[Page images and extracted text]
==*==
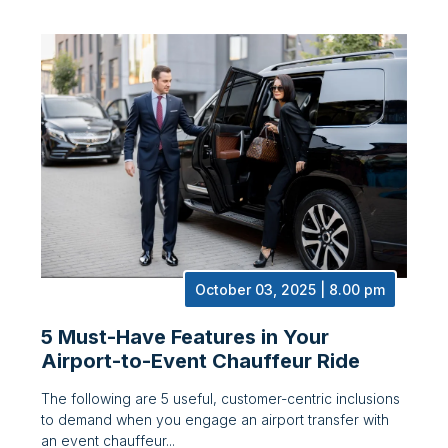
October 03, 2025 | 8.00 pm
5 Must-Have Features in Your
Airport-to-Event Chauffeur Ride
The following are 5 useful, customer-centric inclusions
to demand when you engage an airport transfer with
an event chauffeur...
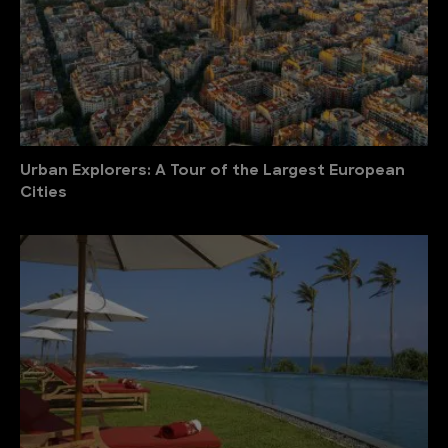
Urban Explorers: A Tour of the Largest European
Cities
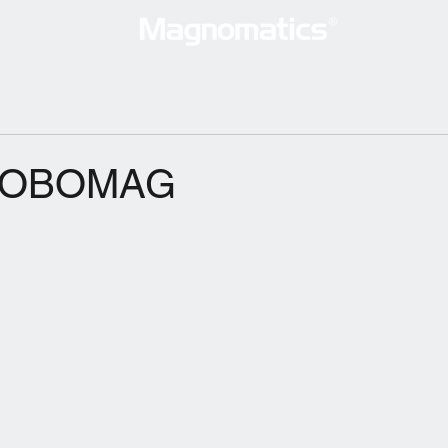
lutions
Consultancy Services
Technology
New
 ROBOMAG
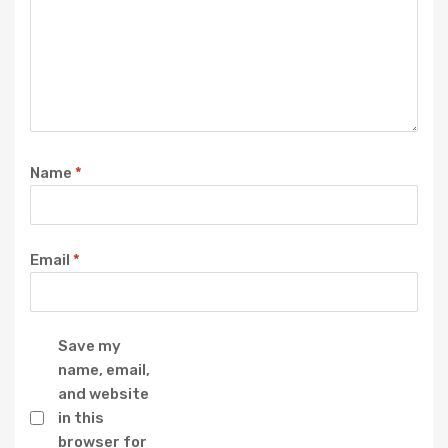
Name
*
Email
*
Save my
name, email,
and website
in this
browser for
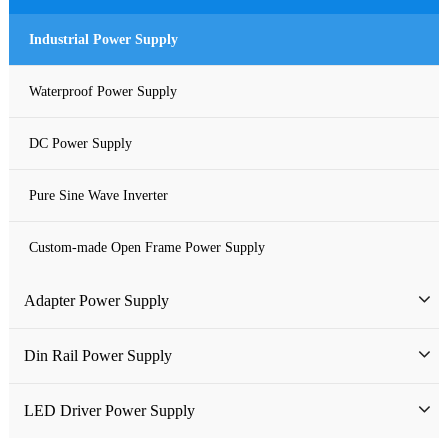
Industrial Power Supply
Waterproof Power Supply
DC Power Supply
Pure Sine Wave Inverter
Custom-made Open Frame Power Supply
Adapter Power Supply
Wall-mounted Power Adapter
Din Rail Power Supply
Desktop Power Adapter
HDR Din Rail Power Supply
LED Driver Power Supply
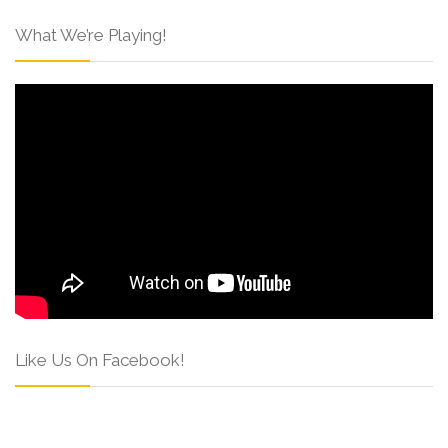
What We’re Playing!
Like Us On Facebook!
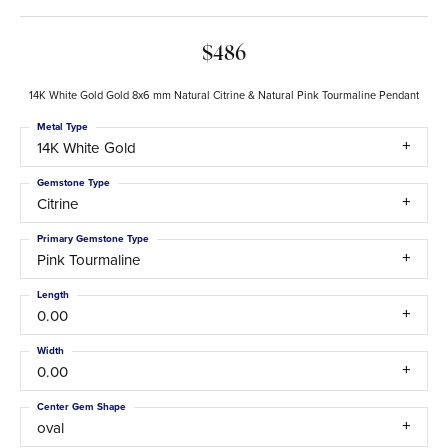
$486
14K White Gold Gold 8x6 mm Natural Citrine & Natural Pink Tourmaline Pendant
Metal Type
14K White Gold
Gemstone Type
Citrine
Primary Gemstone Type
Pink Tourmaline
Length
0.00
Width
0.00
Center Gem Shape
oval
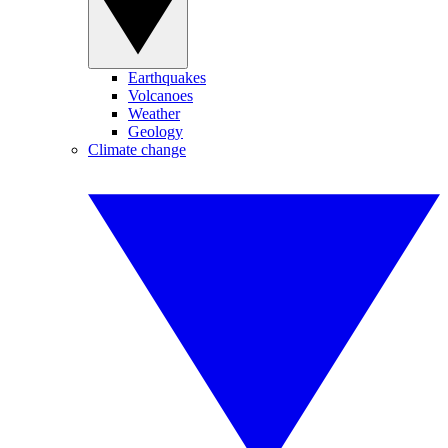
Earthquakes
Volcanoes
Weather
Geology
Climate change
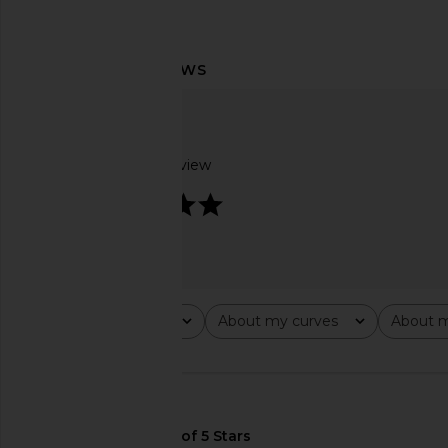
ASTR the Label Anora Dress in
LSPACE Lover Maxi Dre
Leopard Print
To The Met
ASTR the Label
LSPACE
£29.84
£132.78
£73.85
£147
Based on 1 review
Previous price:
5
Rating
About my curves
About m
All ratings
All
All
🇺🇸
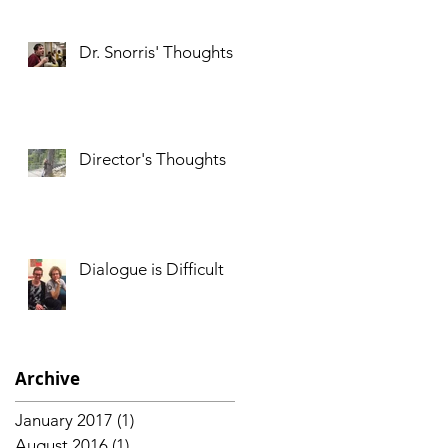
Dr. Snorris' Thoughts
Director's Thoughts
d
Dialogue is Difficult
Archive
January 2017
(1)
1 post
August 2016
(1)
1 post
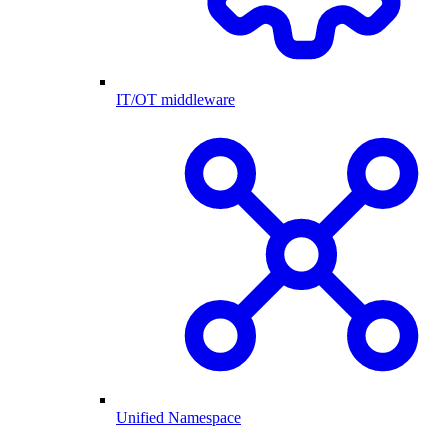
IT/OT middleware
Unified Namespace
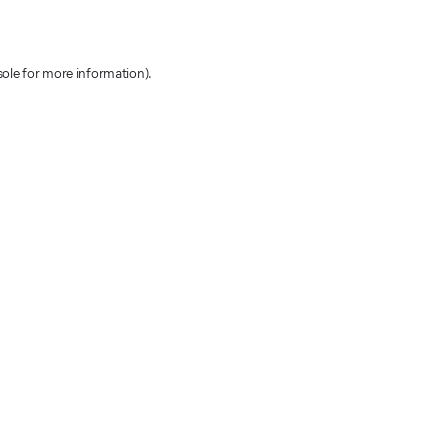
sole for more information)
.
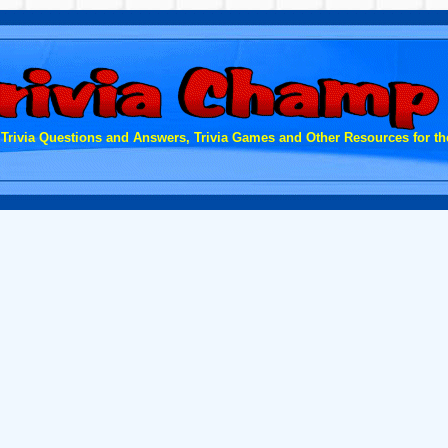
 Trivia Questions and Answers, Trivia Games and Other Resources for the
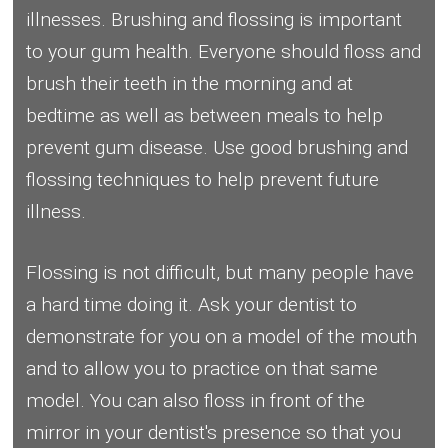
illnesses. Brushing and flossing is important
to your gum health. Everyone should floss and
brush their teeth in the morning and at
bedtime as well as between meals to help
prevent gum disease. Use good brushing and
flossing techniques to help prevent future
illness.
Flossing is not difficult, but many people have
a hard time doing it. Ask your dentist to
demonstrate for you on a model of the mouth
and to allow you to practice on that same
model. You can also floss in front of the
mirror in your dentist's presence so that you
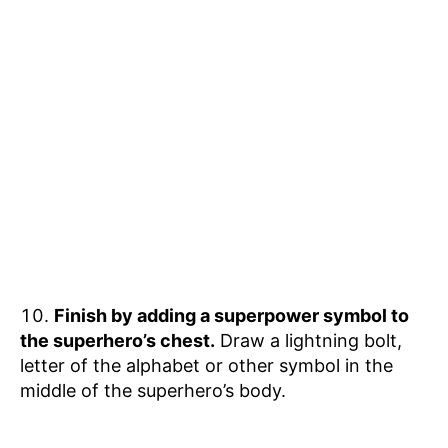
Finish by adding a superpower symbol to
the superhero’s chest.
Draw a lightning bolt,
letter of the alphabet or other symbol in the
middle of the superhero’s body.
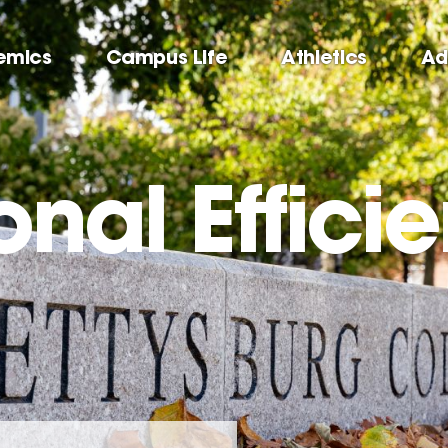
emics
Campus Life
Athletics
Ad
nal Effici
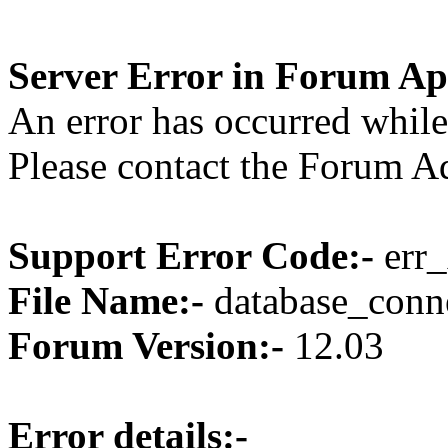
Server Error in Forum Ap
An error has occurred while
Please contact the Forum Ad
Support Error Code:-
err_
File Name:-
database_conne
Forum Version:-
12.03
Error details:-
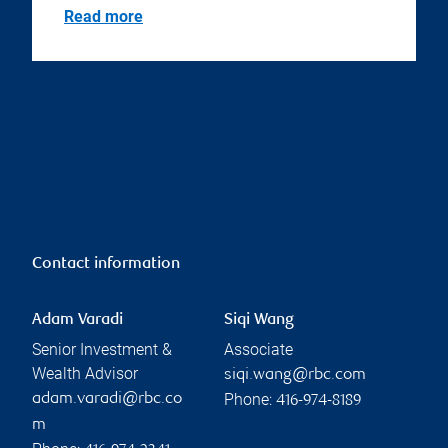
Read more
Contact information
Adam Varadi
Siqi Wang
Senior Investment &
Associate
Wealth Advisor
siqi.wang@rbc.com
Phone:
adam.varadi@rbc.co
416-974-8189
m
==*==
From the records above, copy every line that includes the word "ASTR".

*SOLVED EXERCISE*.
ASTR the Label Anora Dress in
ASTR the Label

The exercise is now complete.